Stored data entries:
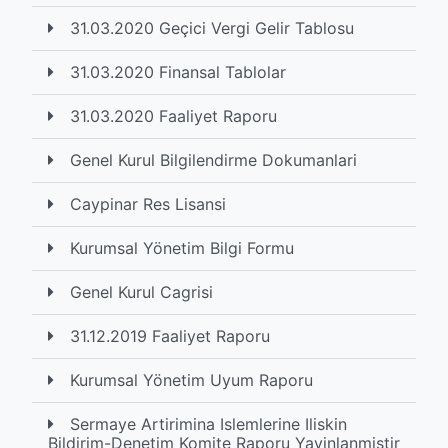
31.03.2020 Geçici Vergi Gelir Tablosu
31.03.2020 Finansal Tablolar
31.03.2020 Faaliyet Raporu
Genel Kurul Bilgilendirme Dokumanlari
Caypinar Res Lisansi
Kurumsal Yönetim Bilgi Formu
Genel Kurul Cagrisi
31.12.2019 Faaliyet Raporu
Kurumsal Yönetim Uyum Raporu
Sermaye Artirimina Islemlerine Iliskin
Bildirim-Denetim Komite Raporu Yayinlanmistir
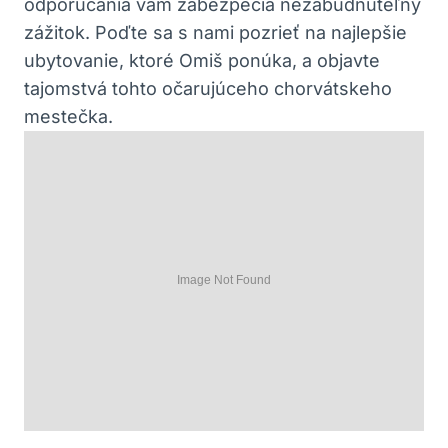
odporúčania vám zabezpečia nezabudnuteľný
zážitok. Poďte sa s nami pozrieť na najlepšie
ubytovanie, ktoré Omiš ponúka, a objavte
tajomstvá tohto očarujúceho chorvátskeho
mestečka.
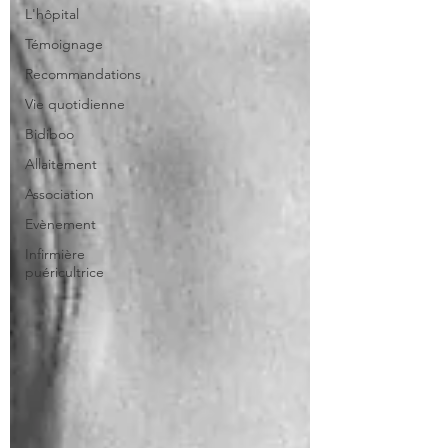
L'hôpital
Témoignage
Recommandations
Vie quotidienne
Bidiboo
Allaitement
Association
Evènement
Infirmière
puéricultrice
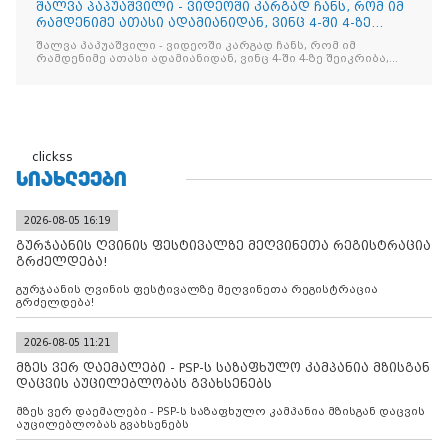
შალვა პაპუაშვილი - ვიდეოში კარგად ჩანს, რომ იმ
რამდენიმე ათასი ადამიანიდან, ვინც 4-ში 4-ზე
შეიკრიბა,
შალვა პაპუაშვილი - ვიდეოში კარგად ჩანს, რომ იმ
რამდენიმე ათასი ადამიანიდან, ვინც 4-ში 4-ზე შეიკრიბა,
არავინ არაფერს გამიჯვნია. არც ექიმი და არც ვექილი. ამ
"ხალხის მდინარეში" ერთი კაციც კი არ აღმოჩნდა, ვინც
დინების საწინააღმდეგოდ გაცურავდა
clickss
ᲡᲘᲐᲮᲚᲔᲔᲑᲘ
2026-08-05 16:19
გურჯაანის ღვინის ფესტივალზე მეღვინეთა რეგისტრაცია
გრძელდება!
გურჯაანის ღვინის ფესტივალზე მეღვინეთა რეგისტრაცია
გრძელდება!
2026-08-05 11:21
მზეს ვერ დაემალები - PSP-ს საზაფხულო კამპანია მზისგან
დაცვის აუცილებლობას გვახსენებს
მზეს ვერ დაემალები - PSP-ს საზაფხულო კამპანია მზისგან დაცვის
აუცილებლობას გვახსენებს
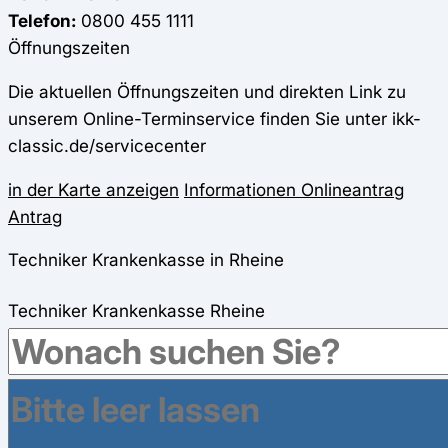
Telefon:
0800 455 1111
Öffnungszeiten
Die aktuellen Öffnungszeiten und direkten Link zu
unserem Online-Terminservice finden Sie unter ikk-
classic.de/servicecenter
in der Karte anzeigen
Informationen
Onlineantrag
Antrag
Techniker Krankenkasse in Rheine
Techniker Krankenkasse
Rheine
Kardinal-Galen-Ring 203
48429
Rheine
Öffnungszeiten
Montag:
09:00 - 14:00 Uhr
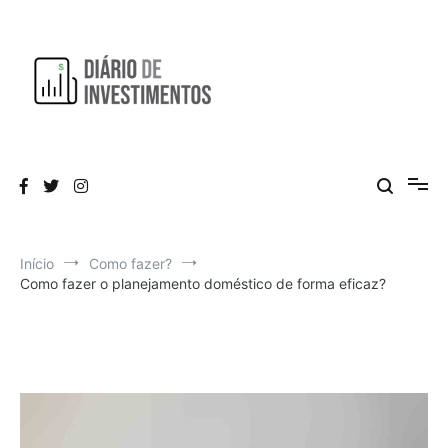
Pular
para
o
conteúdo
Aprendendo a investir diariamente!
Diário de Investimentos
Início
Como fazer?
Como fazer o planejamento doméstico de forma eficaz?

▶ **REQUIREMENT**:
Pictures are to be left out; please print the rest of the records above word for word.

▶ **WRITTEN ANSWER**:
31.03.2020 Geçici Vergi Gelir Tablosu
31.03.2020 Finansal Tablolar
31.03.2020 Faaliyet Raporu
Genel Kurul Bilgilendirme Dokumanlari
Caypinar Res Lisansi
Kurumsal Yönetim Bilgi Formu
Genel Kurul Cagrisi
31.12.2019 Faaliyet Raporu
Kurumsal Yönetim Uyum Raporu
Sermaye Artirimina Islemlerine Iliskin
Bildirim-Denetim Komite Raporu Yayinlanmistir
odporúčania vám zabezpečia nezabudnuteľný
zážitok. Poďte sa s nami pozrieť na najlepšie
ubytovanie, ktoré Omiš ponúka, a objavte
tajomstvá tohto očarujúceho chorvátskeho
mestečka.
L'hôpital
Témoignage
Recommandations
Vie quotidienne
Bidiboo
Allaitement
Association
Evènement
Infirmière
puéricultrice
შალვა პაპუაშვილი - ვიდეოში კარგად ჩანს, რომ იმ
რამდენიმე ათასი ადამიანიდან, ვინც 4-ში 4-ზე
შეიკრიბა,
შალვა პაპუაშვილი - ვიდეოში კარგად ჩანს, რომ იმ
რამდენიმე ათასი ადამიანიდან, ვინც 4-ში 4-ზე შეიკრიბა,
არავინ არაფერს გამიჯვნია. არც ექიმი და არც ვექილი. ამ
"ხალხის მდინარეში" ერთი კაციც კი არ აღმოჩნდა, ვინც
დინების საწინააღმდეგოდ გაცურავდა
clickss
ᲡᲘᲐᲮᲚᲔᲔᲑᲘ
2026-08-05 16:19
გურჯაანის ღვინის ფესტივალზე მეღვინეთა რეგისტრაცია
გრძელდება!
გურჯაანის ღვინის ფესტივალზე მეღვინეთა რეგისტრაცია
გრძელდება!
2026-08-05 11:21
მზეს ვერ დაემალები - PSP-ს საზაფხულო კამპანია მზისგან
დაცვის აუცილებლობას გვახსენებს
მზეს ვერ დაემალები - PSP-ს საზაფხულო კამპანია მზისგან დაცვის
აუცილებლობას გვახსენებს
Telefon:
0800 455 1111
Öffnungszeiten
Die aktuellen Öffnungszeiten und direkten Link zu
unserem Online-Terminservice finden Sie unter ikk-
classic.de/servicecenter
in der Karte anzeigen
Informationen
Onlineantrag
Antrag
Techniker Krankenkasse in Rheine
Techniker Krankenkasse
Rheine
Kardinal-Galen-Ring 203
48429
Rheine
Öffnungszeiten
Montag:
09:00 - 14:00 Uhr
Pular
para
o
conteúdo
Aprendendo a investir diariamente!
Diário de Investimentos
Início
Como fazer?
Como fazer o planejamento doméstico de forma eficaz?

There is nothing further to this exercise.